**Exercise instructions**
Show every line of the data that includes the word "Стилизованный".

Start of Records provided

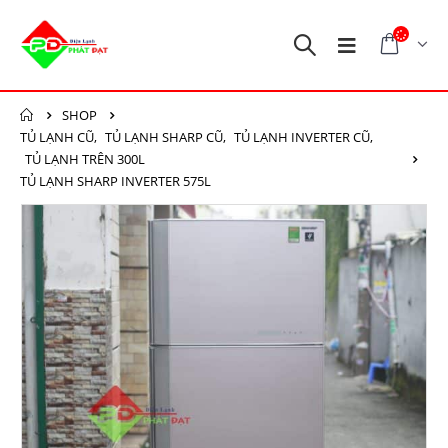
SHOP
TỦ LẠNH CŨ
,
TỦ LẠNH SHARP CŨ
,
TỦ LẠNH INVERTER CŨ
,
TỦ LẠNH TRÊN 300L
TỦ LẠNH SHARP INVERTER 575L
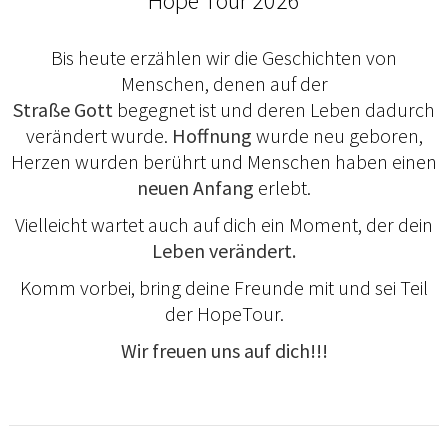
Hope Tour 2026
Bis heute erzählen wir die Geschichten von
Menschen, denen auf der
Straße
Gott
begegnet ist und deren Leben dadurch
verändert wurde.
Hoffnung
wurde neu geboren,
Herzen wurden berührt und Menschen haben einen
neuen Anfang
erlebt.
Vielleicht wartet auch auf dich ein Moment, der dein
Leben verändert.
Komm vorbei, bring deine Freunde mit und sei Teil
der HopeTour.
Wir freuen uns auf dich!!!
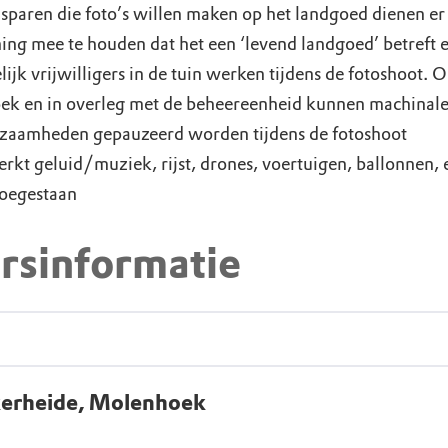
sparen die foto’s willen maken op het landgoed dienen er
ing mee te houden dat het een ‘levend landgoed’ betreft e
ijk vrijwilligers in de tuin werken tijdens de fotoshoot. 
ek en in overleg met de beheereenheid kunnen machinal
zaamheden gepauzeerd worden tijdens de fotoshoot
erkt geluid/muziek, rijst, drones, voertuigen, ballonnen, e
toegestaan
rsinformatie
erheide, Molenhoek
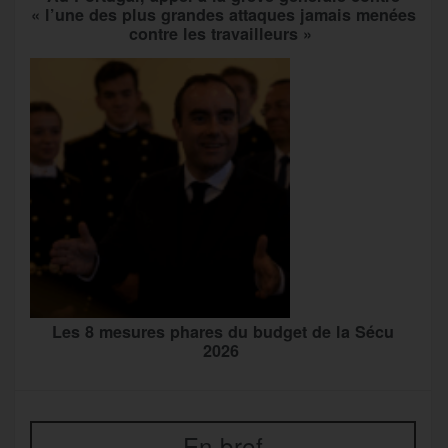
« l’une des plus grandes attaques jamais menées
contre les travailleurs »
Les 8 mesures phares du budget de la Sécu
2026
En bref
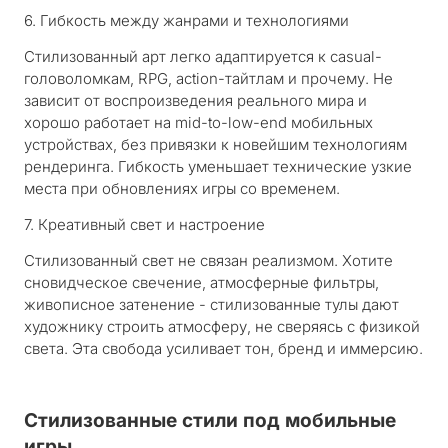
6. Гибкость между жанрами и технологиями
Стилизованный арт легко адаптируется к casual-
головоломкам, RPG, action-тайтлам и прочему. Не
зависит от воспроизведения реального мира и
хорошо работает на mid-to-low-end мобильных
устройствах, без привязки к новейшим технологиям
рендеринга. Гибкость уменьшает технические узкие
места при обновлениях игры со временем.
7. Креативный свет и настроение
Стилизованный свет не связан реализмом. Хотите
сновидческое свечение, атмосферные фильтры,
живописное затенение - стилизованные тулы дают
художнику строить атмосферу, не сверяясь с физикой
света. Эта свобода усиливает тон, бренд и иммерсию.
Стилизованные стили под мобильные
игры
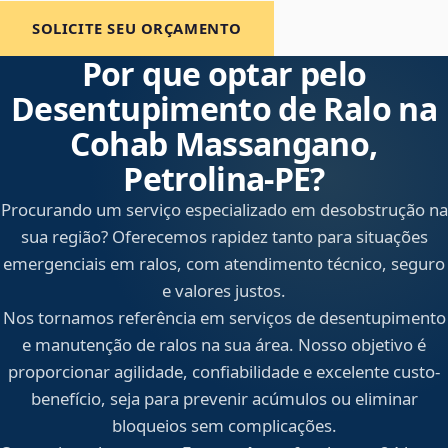
SOLICITE SEU ORÇAMENTO
Por que optar pelo
Desentupimento de Ralo na
Cohab Massangano,
Petrolina‑PE?
Procurando um serviço especializado em desobstrução na
sua região? Oferecemos rapidez tanto para situações
emergenciais em ralos, com atendimento técnico, seguro
e valores justos.
Nos tornamos referência em serviços de desentupimento
e manutenção de ralos na sua área. Nosso objetivo é
proporcionar agilidade, confiabilidade e excelente custo-
benefício, seja para prevenir acúmulos ou eliminar
bloqueios sem complicações.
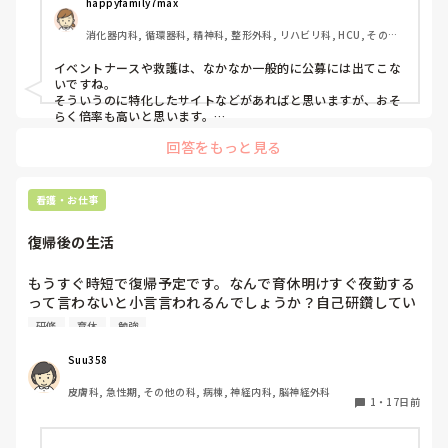
happyfamily7max
消化器内科, 循環器科, 精神科, 整形外科, リハビリ科, HCU, その他
の科, 病棟, 訪問看護, リーダー, 一般病院, 慢性期, 回復期
イベントナースや救護は、なかなか一般的に公募には出てこな
いですね。

そういうのに特化したサイトなどがあればと思いますが、おそ
らく倍率も高いと思います。

私は、友人や知人、その家族などに声をかけてもらってバイト
回答をもっと見る
を紹介してもらうことが多いです。
看護・お仕事
復帰後の生活
もうすぐ時短で復帰予定です。なんで育休明けすぐ夜勤する
って言わないと小言言われるんでしょうか？自己研鑽してい
きましょうって言われたけど病棟勉強会や院内研修たくさん
研修
育休
勉強
あるけど足りないんですか？って悶々としました。夜勤あり
の病棟看護師って子育てしながら無理ゲーじゃない？ってふ
Suu358
と思います。
皮膚科, 急性期, その他の科, 病棟, 神経内科, 脳神経外科
1
・
17日前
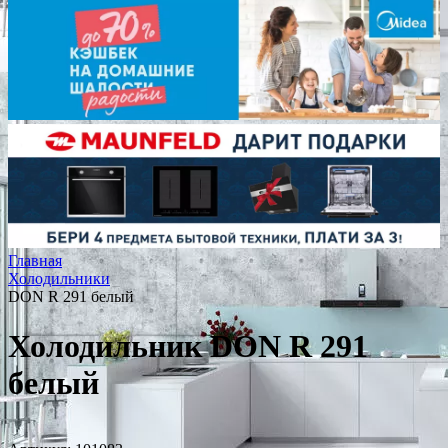
Главная
Холодильники
DON R 291 белый
Холодильник DON R 291
белый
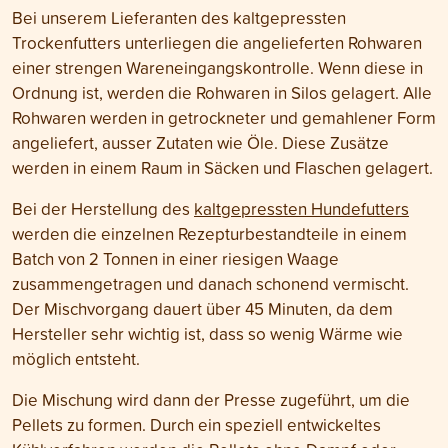
Bei unserem Lieferanten des kaltgepressten
Trockenfutters unterliegen die angelieferten Rohwaren
einer strengen Wareneingangskontrolle. Wenn diese in
Ordnung ist, werden die Rohwaren in Silos gelagert. Alle
Rohwaren werden in getrockneter und gemahlener Form
angeliefert, ausser Zutaten wie Öle. Diese Zusätze
werden in einem Raum in Säcken und Flaschen gelagert.
Bei der Herstellung des
kaltgepressten Hundefutters
werden die einzelnen Rezepturbestandteile in einem
Batch von 2 Tonnen in einer riesigen Waage
zusammengetragen und danach schonend vermischt.
Der Mischvorgang dauert über 45 Minuten, da dem
Hersteller sehr wichtig ist, dass so wenig Wärme wie
möglich entsteht.
Die Mischung wird dann der Presse zugeführt, um die
Pellets zu formen. Durch ein speziell entwickeltes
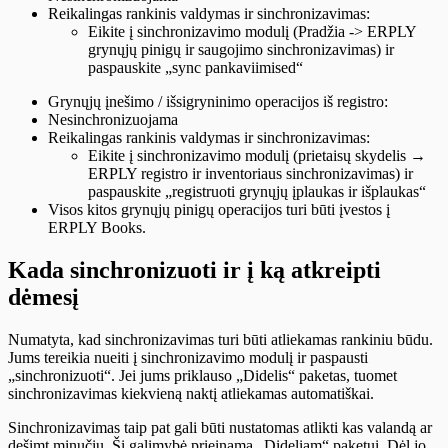
Reikalingas rankinis valdymas ir sinchronizavimas:
Eikite į sinchronizavimo modulį (Pradžia -> ERPLY
grynųjų pinigų ir saugojimo sinchronizavimas) ir
paspauskite „sync pankaviimised“
Grynųjų įnešimo / išsigryninimo operacijos iš registro:
Nesinchronizuojama
Reikalingas rankinis valdymas ir sinchronizavimas:
Eikite į sinchronizavimo modulį (prietaisų skydelis →
ERPLY registro ir inventoriaus sinchronizavimas) ir
paspauskite „registruoti grynųjų įplaukas ir išplaukas“
Visos kitos grynųjų pinigų operacijos turi būti įvestos į
ERPLY Books.
Kada sinchronizuoti ir į ką atkreipti
dėmesį
Numatyta, kad sinchronizavimas turi būti atliekamas rankiniu būdu.
Jums tereikia nueiti į sinchronizavimo modulį ir paspausti
„sinchronizuoti“. Jei jums priklauso „Didelis“ paketas, tuomet
sinchronizavimas kiekvieną naktį atliekamas automatiškai.
Sinchronizavimas taip pat gali būti nustatomas atlikti kas valandą ar
dešimt minučių. Ši galimybė prieinama „Dideliam“ paketui. Dėl jo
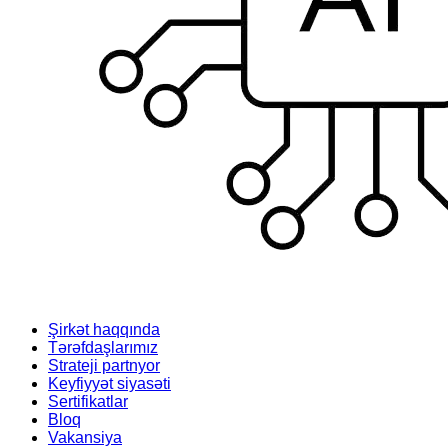
Şirkət haqqında
Tərəfdaşlarımız
Strateji partnyor
Keyfiyyət siyasəti
Sertifikatlar
Bloq
Vakansiya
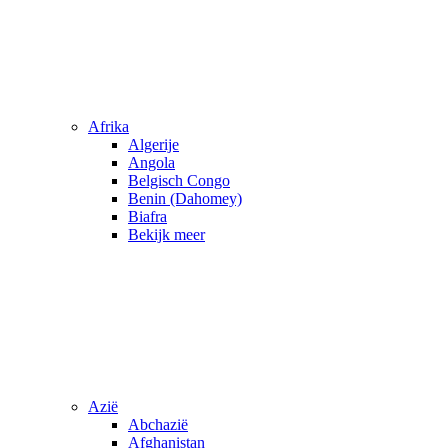
Afrika
Algerije
Angola
Belgisch Congo
Benin (Dahomey)
Biafra
Bekijk meer
Azië
Abchazië
Afghanistan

End of Records provided

**Solved exercise**
Стилизованный арт легко адаптируется к casual-
Стилизованный свет не связан реализмом. Хотите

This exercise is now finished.